I am not suggesting that people stop exercising or eating right. I’m simply saying that sleep should be as much of—if not more of—a priority…. We’ve had a revolution in people trying to eat more healthily. So I know that it’s not this human defect where we can’t make a change…. We just need to be flexible about sleep and change our priorities.

24Life: How does sleep improve athletic performance?

MW: Sleep actually helps fine-tune and improve motor skills.
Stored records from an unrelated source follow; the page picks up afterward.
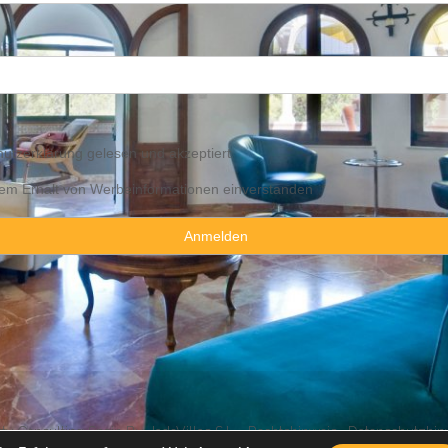
utzerklärung
gelesen und akzeptiert
 dem Erhalt von Werbeinformationen einverstanden
y Consulting Spain By JadeVillas S.L. ·
Rechtshinweis
·
Datenschutzhin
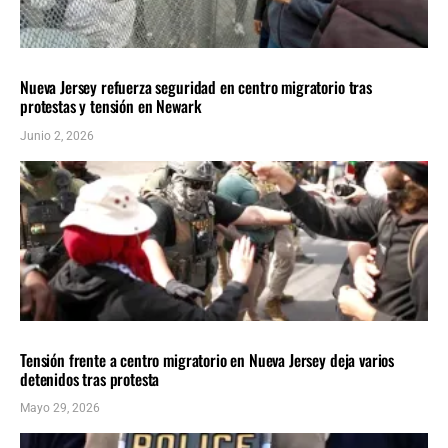
INMIGRACIÓN
ÚLTIMAS NOTICIAS
Nueva Jersey refuerza seguridad en centro migratorio tras
protestas y tensión en Newark
Junio 2, 2026
INMIGRACIÓN
ÚLTIMAS NOTICIAS
Tensión frente a centro migratorio en Nueva Jersey deja varios
detenidos tras protesta
Mayo 29, 2026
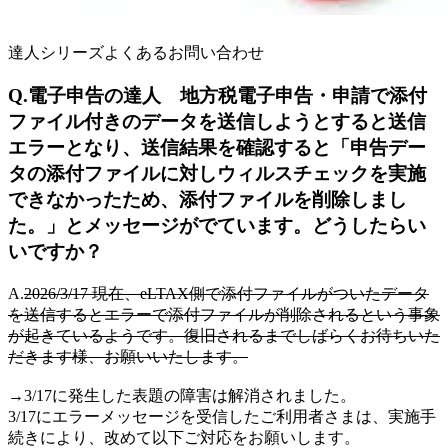
達人シリーズよくあるお問い合わせ
Q.電子申告の達人 地方税電子申告・申請で添付
ファイル付きのデータを送信しようとすると送信
エラーとなり、送信結果を確認すると「申告デー
タの添付ファイルに対しウィルスチェックを実施
できなかったため、添付ファイルを削除しまし
た。」とメッセージがでています。どうしたらい
いですか？
A.
2026/3/17 現在、eLTAX側で添付ファイルがついたデータ
を送信するとエラーで添付ファイルが削除されるという事象
が起きているようです。復旧されるまでしばらくお待ちいた
だきます様、お願いいたします。
→3/17に発生した表題の障害は解消されました。
3/17にエラーメッセージを受信したご利用者さまは、実施手
続きにより、改めて以下ご対応をお願いします。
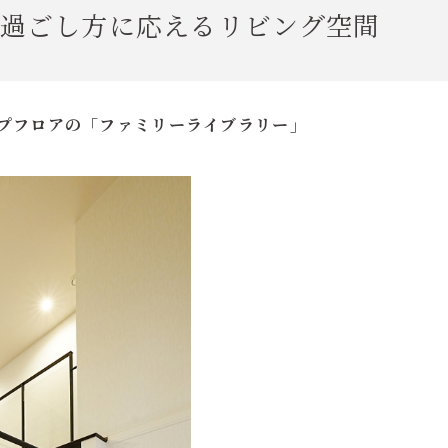
過ごし方に応えるリビング空間
ップフロアの「ファミリーライブラリー」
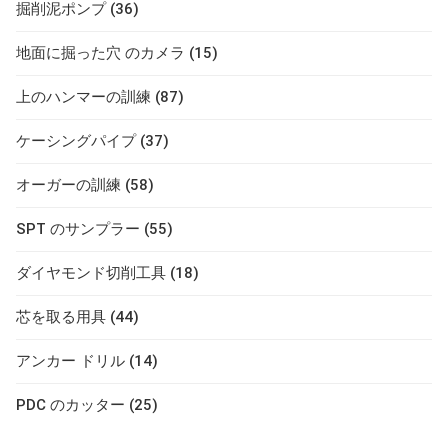
掘削泥ポンプ (36)
地面に掘った穴 のカメラ (15)
上のハンマーの訓練 (87)
ケーシングパイプ (37)
オーガーの訓練 (58)
SPT のサンプラー (55)
ダイヤモンド切削工具 (18)
芯を取る用具 (44)
アンカー ドリル (14)
PDC のカッター (25)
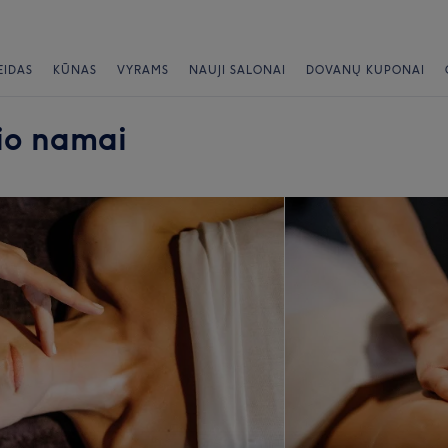
EIDAS
KŪNAS
VYRAMS
NAUJI SALONAI
DOVANŲ KUPONAI
žio namai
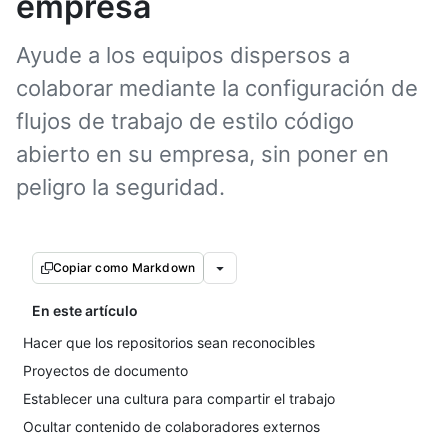
empresa
Ayude a los equipos dispersos a
colaborar mediante la configuración de
flujos de trabajo de estilo código
abierto en su empresa, sin poner en
peligro la seguridad.
Copiar como Markdown
En este artículo
Hacer que los repositorios sean reconocibles
Proyectos de documento
Establecer una cultura para compartir el trabajo
Ocultar contenido de colaboradores externos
So the idea of the coach waking the athlete up at 5 a.m. in the morning [actually shortchanges] the brain of some critical motor-skill learning that would be happening at exactly that same time of day. … The refinements of motor memories happens in the brain [not the body]. And the puppet that plays out the improved motor memory or skill is the body. But don’t be fooled, all of the changes are residing within the brain itself.

24Life: What can we do in the workplace and in school to make sleep a bigger priority?

MW: We have to start celebrating and embracing sleep and not be embarrassed about it. … I think the work day needs to be much more flexible to encourage people to get the sleep that they need. … Less sleep does not equal more productivity [as explained in the book].

We can change it in the family context too. I think families, especially of teenagers, can chastise their teens who are sleeping in late. It’s not their fault, because they have a natural tendency to be more evening types as they go through adolescence. … [And] they are desperately trying to sleep off a debt that early school start times have encumbered them with during the week. There is this parent-to-child transmission of sleep neglect that must be broken. We know from surveys that well over 70 percent of parents think that their teenager is getting enough sleep, yet only 11 percent of those teenagers are actually getting the right amount of sleep.

In school systems that have delayed school start times, we know that academic grades increase when kids start sleeping more, truancy decreases, behavioral problems decrease, and psychiatric and psychological issues decrease. Life expectancy also increases because there is a marked reduction in road traffic accidents. Those are all good reasons that we need to embrace sleep in our youth.